By the time April rolled around, Daddy and Uncle Johnny were still missing. It was already 100 degrees, the grass was fried, and the paint peeled up like Sunday ribbons from Mr. West’s Chevy. What little air there was to breathe boiled around us in waves.

Mr. West, Daddy’s friend, honked the horn outside Aunt Iris’s house. Momma waited a beat and then opened the car door.

Mr. West held up his hand. “We said 9:30. It’s 9:30.”

My baby brother crawled around in the front seat.

“Iris knows when Easter service starts.”

Momma closed the door.

I had spent the morning submerged. My fists pounded the sides of our metal tub, vibrations chasing circles around me before fading into nothing. I wondered if that was what sonar sounded like. Daddy said submarines had a special way of seeing, so even in the dark they could find their way.

I met Momma’s eyes in the rearview.

“Aunt Iris might need help with the food,” I said.

Mr. West positioned my brother on the seat beside him before responding. “Five minutes.”

Dandelion puffs hung like ghosts along the front porch. The house was silent. Seven peach pies cooled in the kitchen. Aunt Iris was out back, lying on the ground in front of Uncle Johnny’s shed, her blue dress darkened with sweat. Overalls lay neatly beside her. Her hand was in one of the pockets.

“Hey, Short Stack,” she said, her eyes closed.

“Mr. West gonna leave us if we don’t get. C’mon, we can sit together in the backseat.”

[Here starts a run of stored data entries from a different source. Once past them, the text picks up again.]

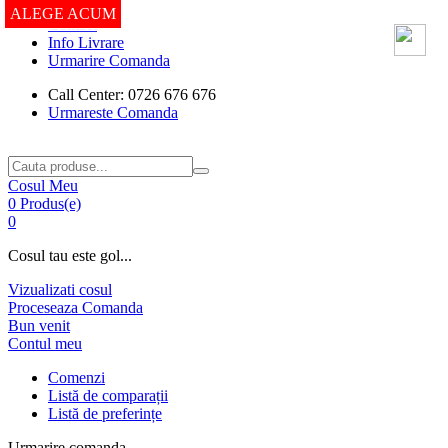
ALEGE ACUM
ALEGE ACUM
Contact
Info Livrare
Urmarire Comanda
Call Center: 0726 676 676
Urmareste Comanda
Cosul Meu
0 Produs(e)
0
Cosul tau este gol...
Vizualizati cosul
Proceseaza Comanda
Bun venit
Contul meu
Comenzi
Listă de comparații
Listă de preferințe
Urmarire comanda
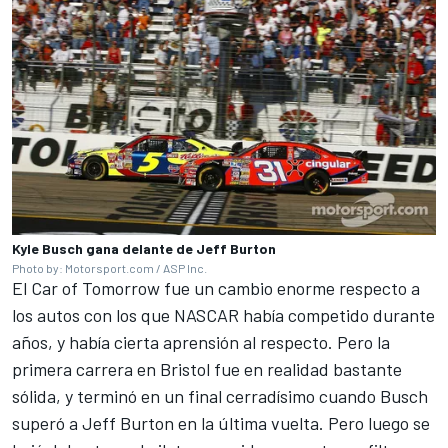
Kyle Busch gana delante de Jeff Burton
Photo by: Motorsport.com / ASP Inc.
El Car of Tomorrow fue un cambio enorme respecto a
los autos con los que NASCAR había competido durante
años, y había cierta aprensión al respecto. Pero la
primera carrera en Bristol fue en realidad bastante
sólida, y terminó en un final cerradísimo cuando Busch
superó a Jeff Burton en la última vuelta. Pero luego se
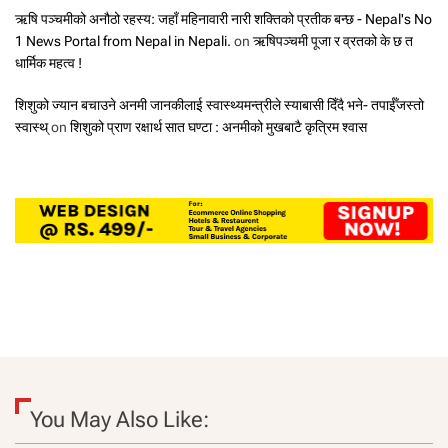
ऋषि पञ्चमीको अनौठो रहस्य: जहाँ महिनावारी नारी शक्तिको प्रतीक बन्छ - Nepal's No
1 News Portal from Nepal in Nepali.
on
ऋषिपञ्चमी पूजा र व्रतको के छ त
धार्मिक महत्व !
शिशुको ज्यान बचाउने अनमी जानकीलाई स्वास्थ्यमन्त्रीले स्याबासी दिँदै भने- तपाईँजस्तो
स्वास्थ्
on
शिशुको प्राण रक्षार्थ सात घण्टा : अनमीको मुखबाटै कृत्रिम श्वास
You May Also Like:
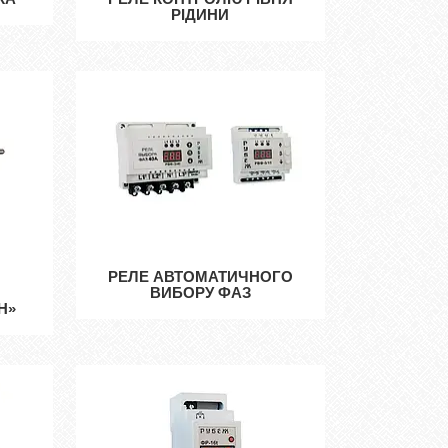
РІДИНИ
РЕЛЕ АВТОМАТИЧНОГО
ВИБОРУ ФАЗ
H»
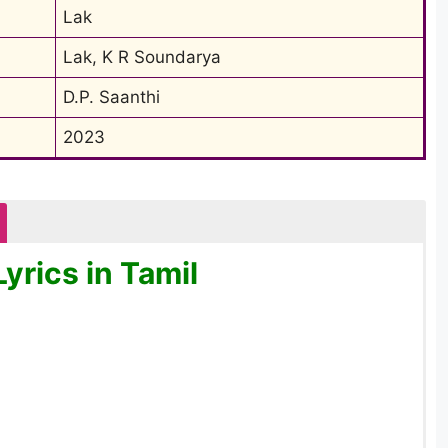
Lak
Lak, K R Soundarya
D.P. Saanthi
2023
yrics in Tamil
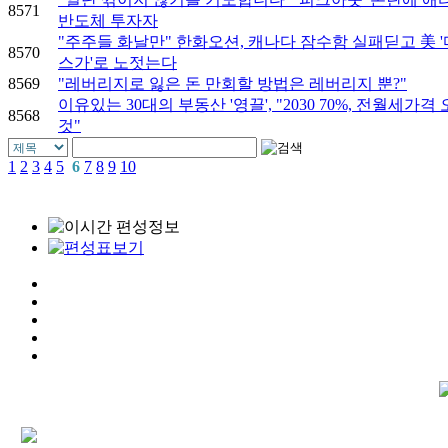
8571
반도체 투자자
"주주들 화날만" 한화오션, 캐나다 잠수함 실패딛고 美 '
8570
스가'로 노젓는다
8569
"레버리지로 잃은 돈 만회할 방법은 레버리지 뿐?"
이유있는 30대의 부동산 '영끌', "2030 70%, 전월세가격
8568
것"
1
2
3
4
5
6
7
8
9
10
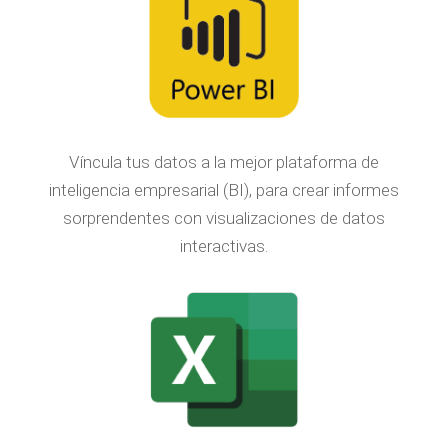
Víncula tus datos a la mejor plataforma de
inteligencia empresarial (BI), para crear informes
sorprendentes con visualizaciones de datos
interactivas.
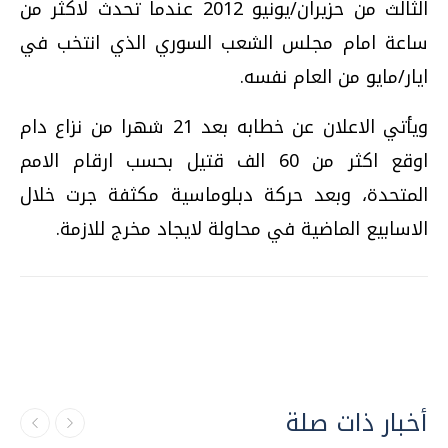
الثالث من حزيران/يونيو 2012 عندما تحدث لاكثر من
ساعة امام مجلس الشعب السوري الذي انتخب في
ايار/مايو من العام نفسه.
ويأتي الاعلان عن خطابه بعد 21 شهرا من نزاع دام
اوقع اكثر من 60 الف قتيل بحسب ارقام الامم
المتحدة، وبعد حركة دبلوماسية مكثفة جرت خلال
الاسابيع الماضية في محاولة لايجاد مخرج للازمة.
أخبار ذات صلة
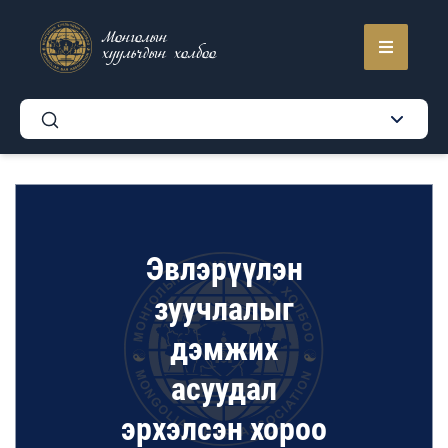
Монголын
хуульчдын холбоо
Эвлэрүүлэн
зуучлалыг
дэмжих
асуудал
эрхэлсэн хороо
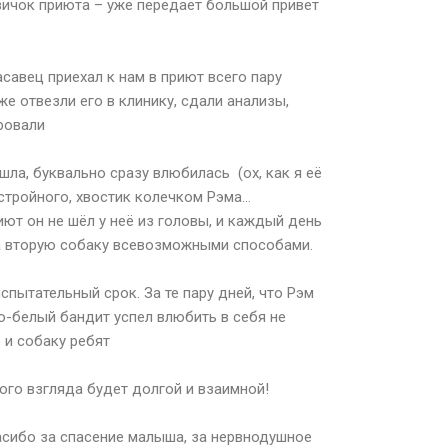
ичок приюта – уже передаёт большой привет
савец приехал к нам в приют всего пару
же отвезли его в клинику, сдали анализы,
ровали
шла, буквально сразу влюбилась (ох, как я её
 стройного, хвостик колечком Рэма…
ют он не шёл у неё из головы, и каждый день
а вторую собаку всевозможными способами.
испытательный срок. За те пару дней, что Рэм
о-белый бандит успел влюбить в себя не
о и собаку ребят
ого взгляда будет долгой и взаимной!
сибо за спасение малыша, за нервнодушное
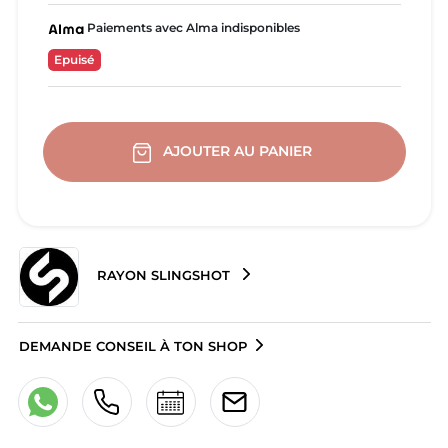
Paiements avec Alma indisponibles
Epuisé
AJOUTER AU PANIER
RAYON SLINGSHOT
DEMANDE CONSEIL À TON SHOP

“Wanna sit together now.” She patted the dirt.

I brushed dust from the lace tops of my white socks as I reclined. The sun was smothered.

“Why’d you make all them pies?” I asked.

“Couldn’t sleep.”

“Momma put you down for potato salad.”

“Salad don’t keep.”

Clouds started to crisscross, headed straight for each other. I braced myself for collision.